Exactly reproduce the lines from the one containing "у рейсового автобуса" through the last line of the data, both ends included, leaving out pictures.

§ Extracted data:
____________

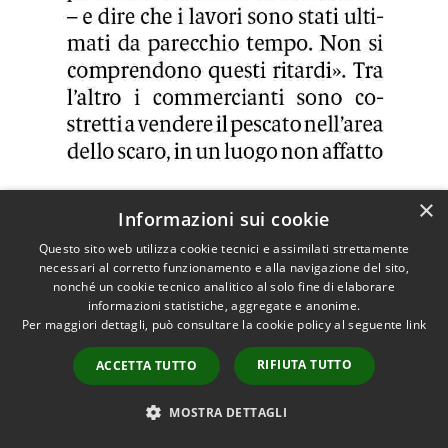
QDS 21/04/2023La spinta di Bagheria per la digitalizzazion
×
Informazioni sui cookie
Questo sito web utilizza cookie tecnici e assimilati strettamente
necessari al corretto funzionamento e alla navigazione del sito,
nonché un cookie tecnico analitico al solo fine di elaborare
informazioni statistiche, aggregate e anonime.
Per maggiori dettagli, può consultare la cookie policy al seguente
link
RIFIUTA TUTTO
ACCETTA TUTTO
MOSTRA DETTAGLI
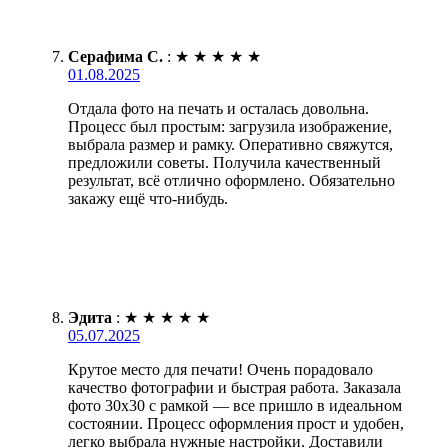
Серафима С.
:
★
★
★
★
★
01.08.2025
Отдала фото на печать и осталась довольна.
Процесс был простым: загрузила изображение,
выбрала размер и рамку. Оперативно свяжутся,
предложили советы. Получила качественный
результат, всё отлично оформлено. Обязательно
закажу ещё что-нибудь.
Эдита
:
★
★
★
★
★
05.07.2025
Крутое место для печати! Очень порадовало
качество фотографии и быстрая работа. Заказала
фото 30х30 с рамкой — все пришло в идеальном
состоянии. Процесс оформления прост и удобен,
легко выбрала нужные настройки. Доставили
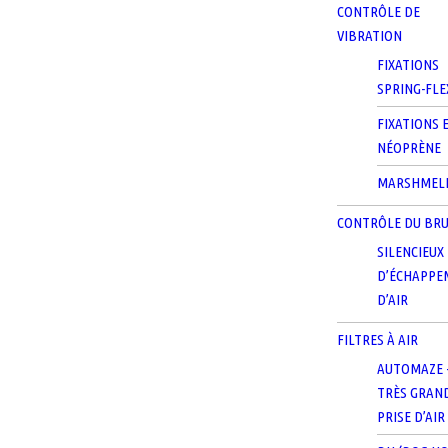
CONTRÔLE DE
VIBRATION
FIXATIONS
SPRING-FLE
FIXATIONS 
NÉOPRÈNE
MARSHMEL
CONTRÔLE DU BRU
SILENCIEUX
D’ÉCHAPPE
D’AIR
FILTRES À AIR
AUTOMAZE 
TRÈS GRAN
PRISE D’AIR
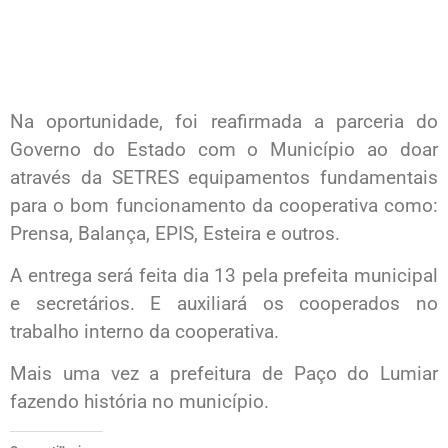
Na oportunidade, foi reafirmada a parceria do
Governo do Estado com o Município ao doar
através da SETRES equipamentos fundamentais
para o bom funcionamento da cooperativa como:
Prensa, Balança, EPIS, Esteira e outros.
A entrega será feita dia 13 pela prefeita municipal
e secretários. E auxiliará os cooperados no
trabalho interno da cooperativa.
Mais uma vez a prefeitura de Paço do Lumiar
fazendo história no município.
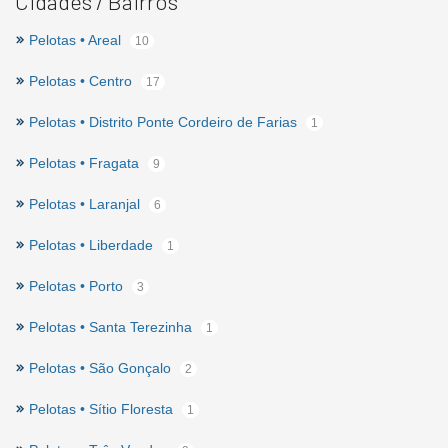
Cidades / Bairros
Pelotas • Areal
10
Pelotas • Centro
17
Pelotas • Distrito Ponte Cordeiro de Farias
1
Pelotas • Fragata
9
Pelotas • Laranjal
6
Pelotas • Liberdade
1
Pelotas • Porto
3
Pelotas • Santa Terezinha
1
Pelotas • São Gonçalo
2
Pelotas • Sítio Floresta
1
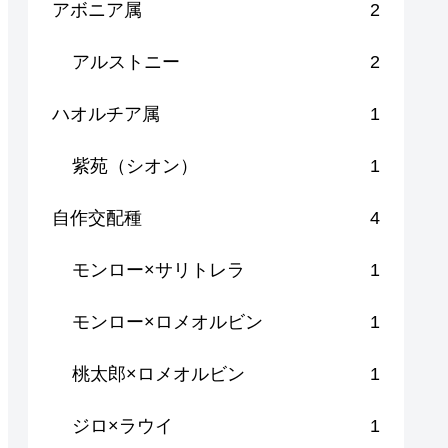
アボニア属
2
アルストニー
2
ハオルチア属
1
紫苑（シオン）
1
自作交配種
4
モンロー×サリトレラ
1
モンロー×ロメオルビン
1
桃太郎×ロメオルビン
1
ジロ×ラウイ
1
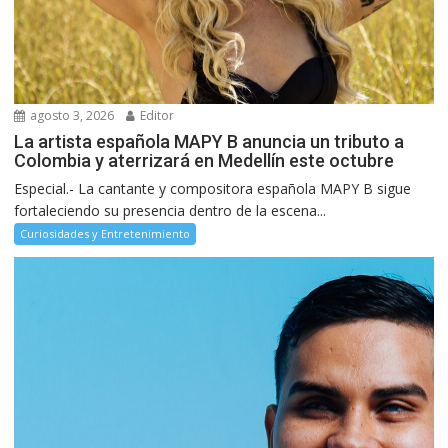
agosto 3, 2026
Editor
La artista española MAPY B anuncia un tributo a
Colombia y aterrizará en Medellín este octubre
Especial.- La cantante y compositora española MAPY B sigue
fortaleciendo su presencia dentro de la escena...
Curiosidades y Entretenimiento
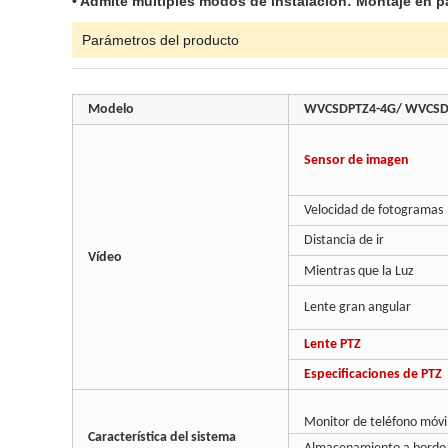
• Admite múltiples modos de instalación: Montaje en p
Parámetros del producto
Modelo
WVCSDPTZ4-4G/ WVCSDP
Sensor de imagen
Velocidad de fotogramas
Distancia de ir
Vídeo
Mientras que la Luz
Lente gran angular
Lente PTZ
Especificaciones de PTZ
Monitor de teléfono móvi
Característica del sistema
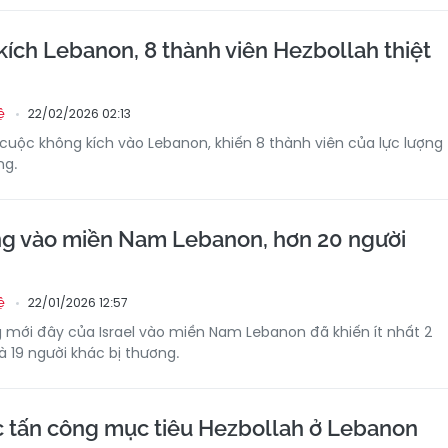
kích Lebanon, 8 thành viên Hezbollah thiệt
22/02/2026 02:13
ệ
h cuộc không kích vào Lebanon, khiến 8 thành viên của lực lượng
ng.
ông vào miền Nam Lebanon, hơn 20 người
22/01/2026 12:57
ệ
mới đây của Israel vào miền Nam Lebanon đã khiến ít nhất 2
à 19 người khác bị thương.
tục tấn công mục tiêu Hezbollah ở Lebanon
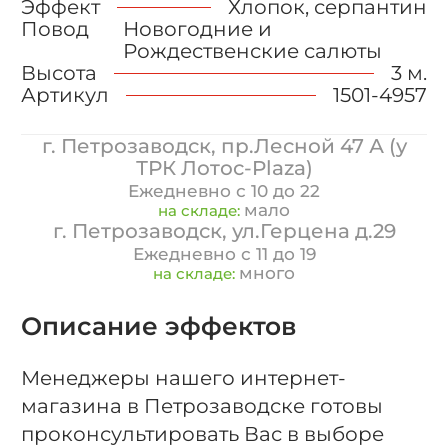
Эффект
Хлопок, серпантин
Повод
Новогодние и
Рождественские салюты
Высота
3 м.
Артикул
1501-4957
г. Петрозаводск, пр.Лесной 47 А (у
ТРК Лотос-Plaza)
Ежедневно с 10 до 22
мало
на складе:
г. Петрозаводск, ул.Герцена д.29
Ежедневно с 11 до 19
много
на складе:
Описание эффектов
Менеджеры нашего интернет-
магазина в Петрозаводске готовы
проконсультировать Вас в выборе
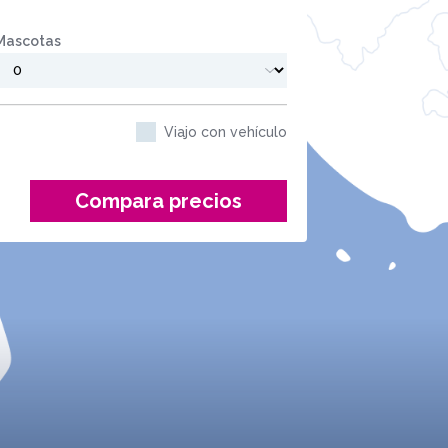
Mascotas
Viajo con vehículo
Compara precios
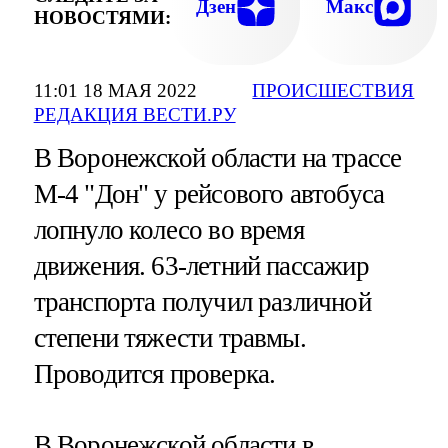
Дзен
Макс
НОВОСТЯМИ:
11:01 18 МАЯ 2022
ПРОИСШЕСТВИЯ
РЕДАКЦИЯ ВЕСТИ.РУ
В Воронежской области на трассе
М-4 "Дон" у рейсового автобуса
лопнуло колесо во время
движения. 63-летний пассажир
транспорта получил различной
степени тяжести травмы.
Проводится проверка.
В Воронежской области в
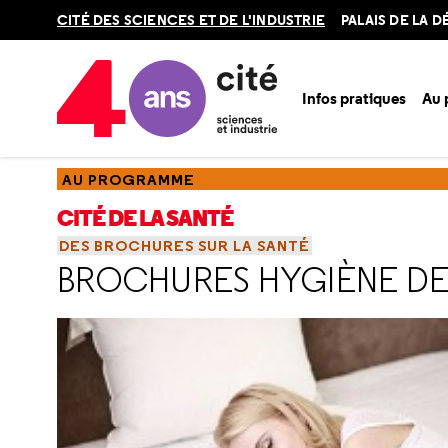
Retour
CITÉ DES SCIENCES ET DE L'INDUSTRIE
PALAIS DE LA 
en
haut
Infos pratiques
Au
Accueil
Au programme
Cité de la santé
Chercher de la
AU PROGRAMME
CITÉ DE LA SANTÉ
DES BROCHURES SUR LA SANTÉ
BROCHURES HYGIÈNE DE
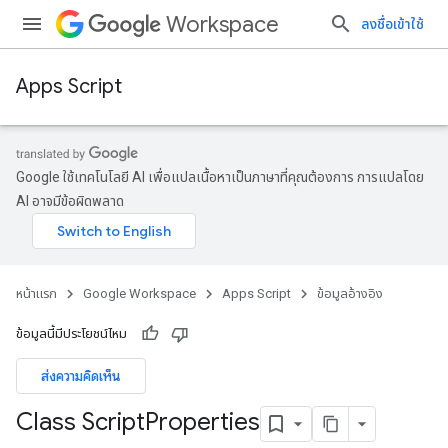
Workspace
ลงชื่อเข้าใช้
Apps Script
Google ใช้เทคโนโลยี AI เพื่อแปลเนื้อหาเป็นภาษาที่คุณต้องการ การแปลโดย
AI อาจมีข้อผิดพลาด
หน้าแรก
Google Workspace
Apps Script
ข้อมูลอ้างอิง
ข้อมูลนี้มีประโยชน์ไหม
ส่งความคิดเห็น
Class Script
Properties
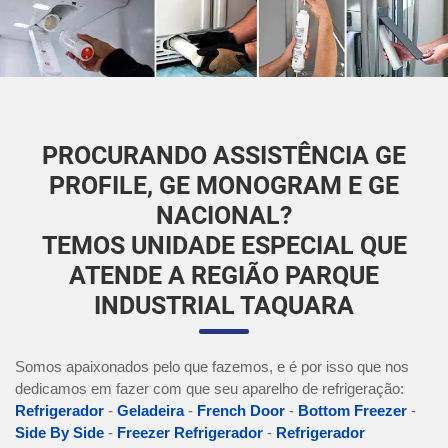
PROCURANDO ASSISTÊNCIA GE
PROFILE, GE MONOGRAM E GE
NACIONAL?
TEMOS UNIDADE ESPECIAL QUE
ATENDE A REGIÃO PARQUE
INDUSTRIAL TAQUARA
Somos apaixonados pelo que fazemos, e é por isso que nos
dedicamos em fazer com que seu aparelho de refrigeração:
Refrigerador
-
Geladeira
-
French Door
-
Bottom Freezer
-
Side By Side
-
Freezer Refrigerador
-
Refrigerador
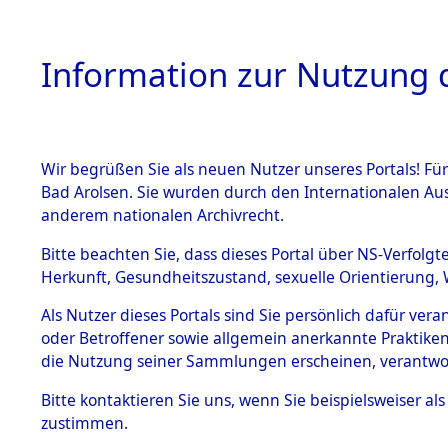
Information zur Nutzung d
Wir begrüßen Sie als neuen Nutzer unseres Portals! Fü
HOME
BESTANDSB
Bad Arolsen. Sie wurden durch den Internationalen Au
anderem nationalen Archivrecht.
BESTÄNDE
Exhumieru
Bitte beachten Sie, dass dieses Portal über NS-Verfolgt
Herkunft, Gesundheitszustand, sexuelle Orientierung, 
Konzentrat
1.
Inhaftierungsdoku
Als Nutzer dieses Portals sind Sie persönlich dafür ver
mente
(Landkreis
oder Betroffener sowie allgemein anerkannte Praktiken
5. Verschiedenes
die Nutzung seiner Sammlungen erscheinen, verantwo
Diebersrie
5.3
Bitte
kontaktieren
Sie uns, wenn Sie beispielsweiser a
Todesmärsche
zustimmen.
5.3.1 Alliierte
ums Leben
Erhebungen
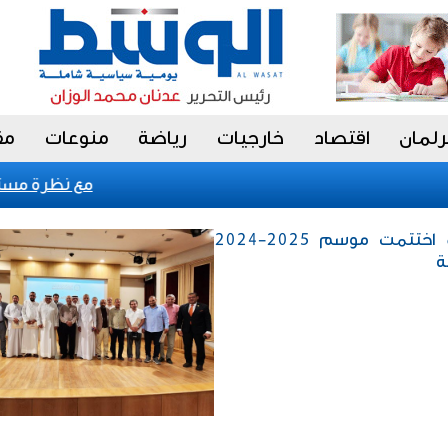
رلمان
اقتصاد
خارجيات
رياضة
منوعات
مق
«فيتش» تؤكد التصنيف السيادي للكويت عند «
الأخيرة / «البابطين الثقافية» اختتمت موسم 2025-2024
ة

____________

§ Task output:
М-4 "Дон" у рейсового автобуса
лопнуло колесо во время
движения. 63-летний пассажир
транспорта получил различной
степени тяжести травмы.
Проводится проверка.
В Воронежской области в
Retour
CITÉ DES SCIENCES ET DE L'INDUSTRIE
PALAIS DE LA 
en
haut
Infos pratiques
Au
Accueil
Au programme
Cité de la santé
Chercher de la
AU PROGRAMME
CITÉ DE LA SANTÉ
DES BROCHURES SUR LA SANTÉ
BROCHURES HYGIÈNE DE
Workspace
ลงชื่อเข้าใช้
Apps Script
Google ใช้เทคโนโลยี AI เพื่อแปลเนื้อหาเป็นภาษาที่คุณต้องการ การแปลโดย
AI อาจมีข้อผิดพลาด
หน้าแรก
Google Workspace
Apps Script
ข้อมูลอ้างอิง
ข้อมูลนี้มีประโยชน์ไหม
ส่งความคิดเห็น
Class Script
Properties
PROCURANDO ASSISTÊNCIA GE
PROFILE, GE MONOGRAM E GE
NACIONAL?
TEMOS UNIDADE ESPECIAL QUE
ATENDE A REGIÃO PARQUE
INDUSTRIAL TAQUARA
Somos apaixonados pelo que fazemos, e é por isso que nos
dedicamos em fazer com que seu aparelho de refrigeração:
Refrigerador
-
Geladeira
-
French Door
-
Bottom Freezer
-
Side By Side
-
Freezer Refrigerador
-
Refrigerador
Information zur Nutzung d
Wir begrüßen Sie als neuen Nutzer unseres Portals! Fü
HOME
BESTANDSB
Bad Arolsen. Sie wurden durch den Internationalen Au
anderem nationalen Archivrecht.
BESTÄNDE
Exhumieru
Bitte beachten Sie, dass dieses Portal über NS-Verfolgt
Herkunft, Gesundheitszustand, sexuelle Orientierung, 
Konzentrat
1.
Inhaftierungsdoku
Als Nutzer dieses Portals sind Sie persönlich dafür ver
mente
(Landkreis
oder Betroffener sowie allgemein anerkannte Praktiken
5. Verschiedenes
die Nutzung seiner Sammlungen erscheinen, verantwo
Diebersrie
5.3
Bitte
kontaktieren
Sie uns, wenn Sie beispielsweiser a
Todesmärsche
zustimmen.
5.3.1 Alliierte
ums Leben
Erhebungen
رلمان
اقتصاد
خارجيات
رياضة
منوعات
مق
«فيتش» تؤكد التصنيف السيادي للكويت عند «
الأخيرة / «البابطين الثقافية» اختتمت موسم 2025-2024
ة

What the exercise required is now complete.